■ What is required: Only a number is expected: how many lines in the entries that follow contain the word "they"?

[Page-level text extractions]
= = = =

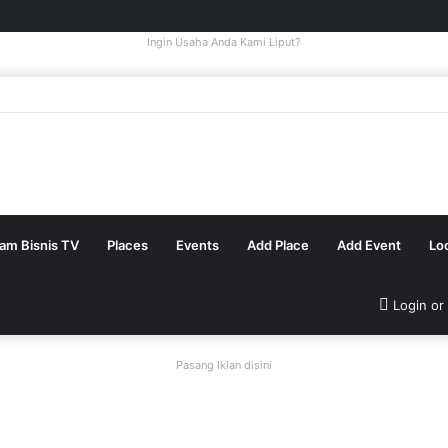
Ingin Usaha Anda Kami Liput?
tam Bisnis TV
Places
Events
Add Place
Add Event
Lo
Login or
Pasang Iklan disini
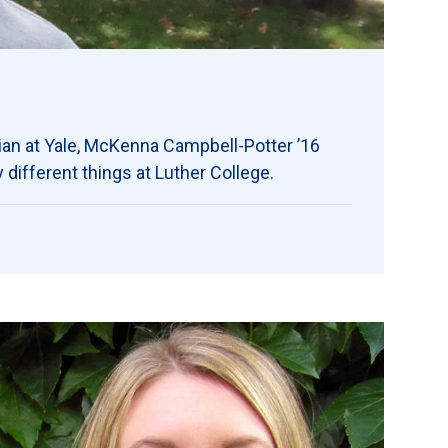
ian at Yale, McKenna Campbell-Potter ’16
different things at Luther College.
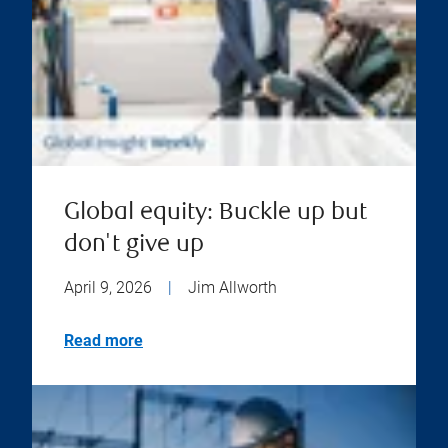
Global equity: Buckle up but
don't give up
April 9, 2026
|
Jim Allworth
Read more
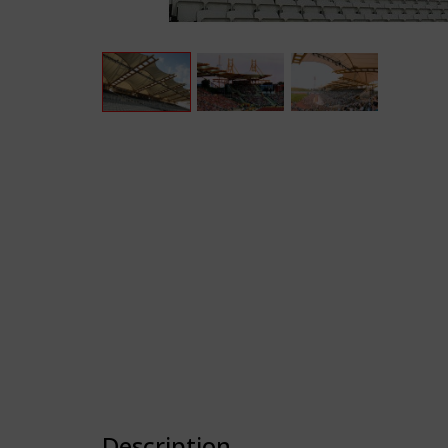
Description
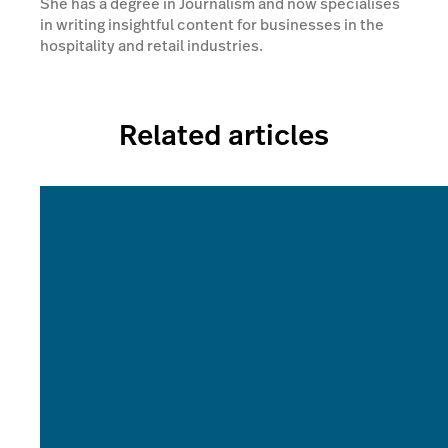
She has a degree in Journalism and now specialises
in writing insightful content for businesses in the
hospitality and retail industries.
Related articles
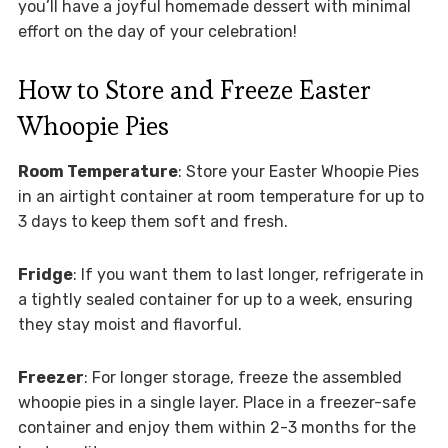
you’ll have a joyful homemade dessert with minimal
effort on the day of your celebration!
How to Store and Freeze Easter
Whoopie Pies
Room Temperature
: Store your Easter Whoopie Pies
in an airtight container at room temperature for up to
3 days to keep them soft and fresh.
Fridge
: If you want them to last longer, refrigerate in
a tightly sealed container for up to a week, ensuring
they stay moist and flavorful.
Freezer
: For longer storage, freeze the assembled
whoopie pies in a single layer. Place in a freezer-safe
container and enjoy them within 2-3 months for the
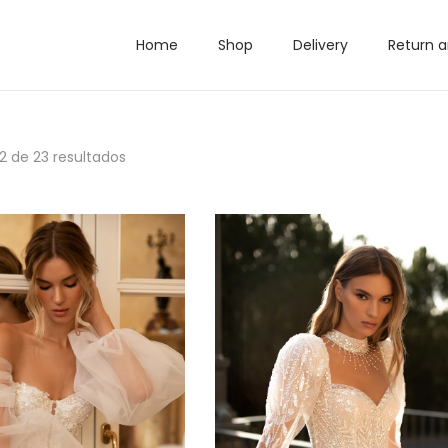
Home
Shop
Delivery
Return 
12
de 23 resultados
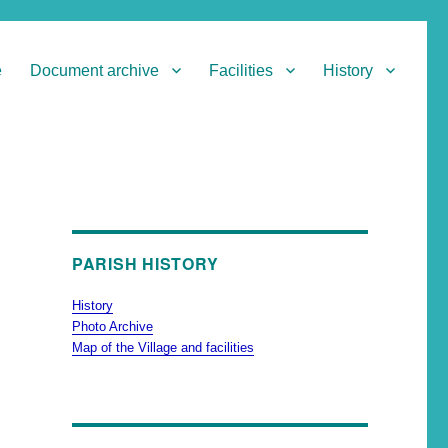
e
Document archive
Facilities
History
PARISH HISTORY
History
Photo Archive
Map of the Village and facilities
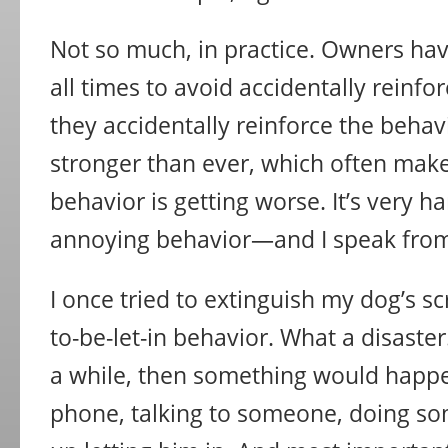
Not so much, in practice. Owners hav
all times to avoid accidentally reinfor
they accidentally reinforce the behavi
stronger than ever, which often mak
behavior is getting worse. It’s very h
annoying behavior—and I speak from
I once tried to extinguish my dog’s sc
to-be-let-in behavior. What a disaster.
a while, then something would happ
phone, talking to someone, doing s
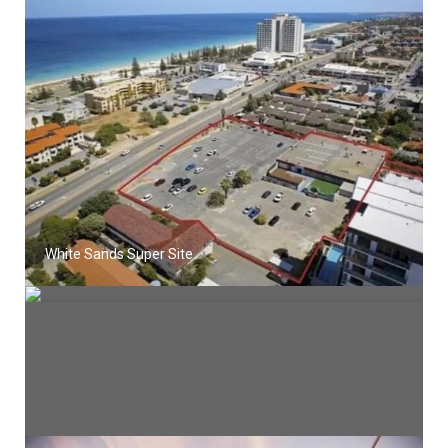
White Sands Super Site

= = = =

■ Exercise response: 2